Times Square Ball Drop 2023: What To Know For NYC New Year’s Eve


Thousands of people will brave the cold weather and hours of boredom to ring in 2023 by watching the New Year’s Eve ball drop in Times Square in just a few days.

Whether you’re interested in attending (for some reason) or watching at home, here’s what you should know.

Is the ball drop happening, with the public allowed to watch?
Yes. It’s a far cry from December 2020, when the ball dropped over an empty Times Square due to the pandemic, and from last year, when only 15,000 vaccinated attendees were allowed.

This year, the Times Square Alliance’s website makes no mention of crowd limits or vaccination policies. Instead, it says, “there will be a large celebration in the heart of Times Square” — and visitors may want to get there sometime on the afternoon of Dec. 31, when revelers start gathering near the entrances to viewing areas.

The official celebration will kick off around 6 p.m. when the ball is raised to the top of its pole above One Times Square (on the corner of Broadway and 43rd street).

If you do, you’ll likely want to arrive early, as it’s first-come, first-served. But that comes with its challenges: no food or beverage vendors and no public restrooms will be available. If you leave a viewing area to eat or use the bathroom, you can’t return to your spot, the Alliance says.

What about TV?
All the major cable networks will air their typical live specials — on ABC, “Dick Clark’s New Year’s Rockin’ Eve with Ryan Seacrest” will kick off at 8 p.m. Eastern from Times Square. In comparison, CNN’s telecast with Anderson Cooper and Andy Cohen will likewise start at 8 p.m. (Though reportedly in a less boozy form than in previous years.)

And the Times Square Alliance will still host its own commercial-free webcast online starting at 5:55 p.m. on New Year’s Eve.

Will there be street closures?
Many of them. Hours before the ball drops on Dec. 31, NYPD will shut down access to Times Square starting around 43rd Street and Broadway, continuing north as more people arrive.

Vehicle traffic along Broadway and Seventh Avenue will likely be halted starting around 3 p.m.

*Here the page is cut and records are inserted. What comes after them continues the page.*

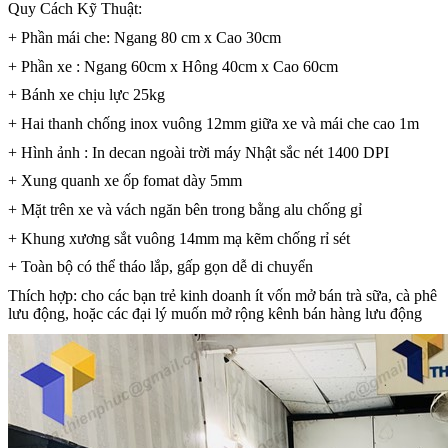
Quy Cách Kỹ Thuật:
+ Phần mái che: Ngang 80 cm x Cao 30cm
+ Phần xe : Ngang 60cm x Hông 40cm x Cao 60cm
+ Bánh xe chịu lực 25kg
+ Hai thanh chống inox vuông 12mm giữa xe và mái che cao 1m
+ Hình ảnh : In decan ngoài trời máy Nhật sắc nét 1400 DPI
+ Xung quanh xe ốp fomat dày 5mm
+ Mặt trên xe và vách ngăn bên trong bằng alu chống gỉ
+ Khung xương sắt vuông 14mm mạ kẽm chống rỉ sét
+ Toàn bộ có thể tháo lắp, gấp gọn dễ di chuyển
Thích hợp: cho các bạn trẻ kinh doanh ít vốn mở bán trà sữa, cà phê
lưu động, hoặc các đại lý muốn mở rộng kênh bán hàng lưu động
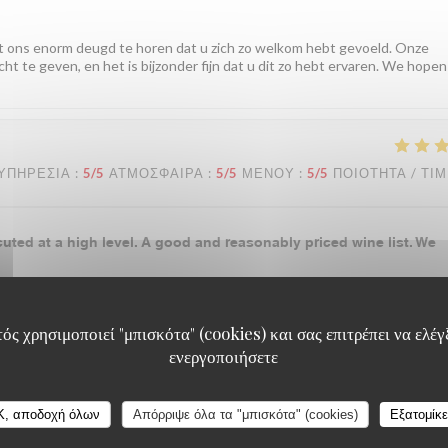
t ons enorm deugd te horen dat u zich zo welkom hebt gevoeld. Onze
ht te geven, en het is bijzonder fijn dat u dit zo hebt ervaren. We hopen
ΥΠΗΡΕΣΊΑ
:
5
/5
ΑΤΜΌΣΦΑΙΡΑ
:
5
/5
ΜΕΝΟΎ
:
5
/5
ΠΟΙΌΤΗΤΑ / ΤΙ
cuted at a high level. A good and reasonably priced wine list. We
 cuisine and atmosphere left such a wonderful impression, and that our 
ός χρησιμοποιεί "μπισκότα" (cookies) και σας επιτρέπει να ελέγξ
back very soon! The Brasserie Lipp team!
ενεργοποιήσετε
K, αποδοχή όλων
Απόρριψε όλα τα "μπισκότα" (cookies)
Εξατομίκ
ΥΠΗΡΕΣΊΑ
:
4
/5
ΑΤΜΌΣΦΑΙΡΑ
:
4
/5
ΜΕΝΟΎ
:
4
/5
ΠΟΙΌΤΗΤΑ / ΤΙ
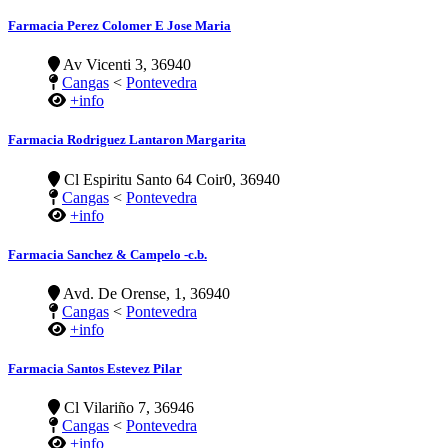
Farmacia Perez Colomer E Jose Maria
Av Vicenti 3, 36940
Cangas
<
Pontevedra
+info
Farmacia Rodriguez Lantaron Margarita
Cl Espiritu Santo 64 Coir0, 36940
Cangas
<
Pontevedra
+info
Farmacia Sanchez & Campelo -c.b.
Avd. De Orense, 1, 36940
Cangas
<
Pontevedra
+info
Farmacia Santos Estevez Pilar
Cl Vilariño 7, 36946
Cangas
<
Pontevedra
+info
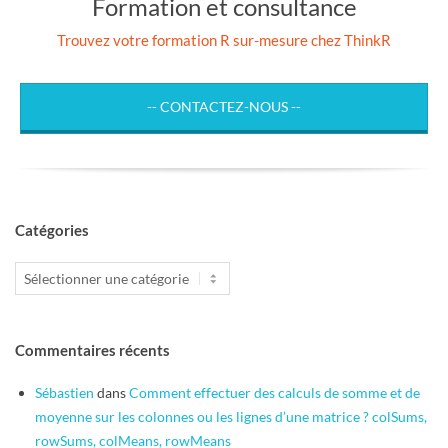
Formation et consultance
Trouvez votre formation R sur-mesure chez ThinkR
-- CONTACTEZ-NOUS --
Catégories
Catégories
Commentaires récents
Sébastien
dans
Comment effectuer des calculs de somme et de
moyenne sur les colonnes ou les lignes d’une matrice ? colSums,
rowSums, colMeans, rowMeans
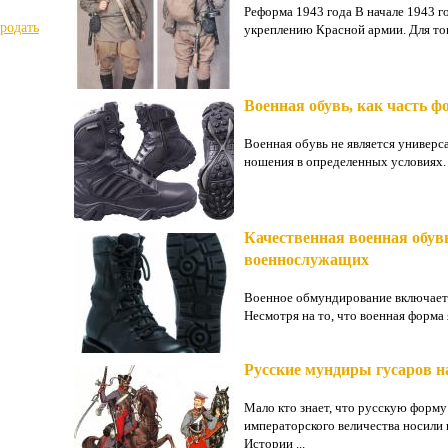
Реформа 1943 года В начале 1943 г
продать
укреплению Красной армии. Для тог
Военная обувь, как часть
Военная обувь не является универс
ношения в определенных условиях. К
Качественная военная обув
военнослужащих
Военное обмундирование включает 
Несмотря на то, что военная форма 
Русские мундиры гусаров н
Мало кто знает, что русскую форму
императорского величества носили
Истории ...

“Vehicles will most likely have difficulty traveling across town after 3:00 p.m. or earlier above 42nd Street and as far north as 59th Street,” the Times Square Alliance says.

Visitors who want to watch in person should enter from Sixth or Eighth avenues.

Pedestrian access points for the viewing areas are as follows:

South of 41st Street:

  • 38th Street: Sixth and Eighth Avenues

North of 43rd Street:

  • 49th Street from Sixth and Eighth Aves.
  • 52nd Street from Sixth and Eighth Aves.
  • 56th Street from Sixth and Eighth Aves.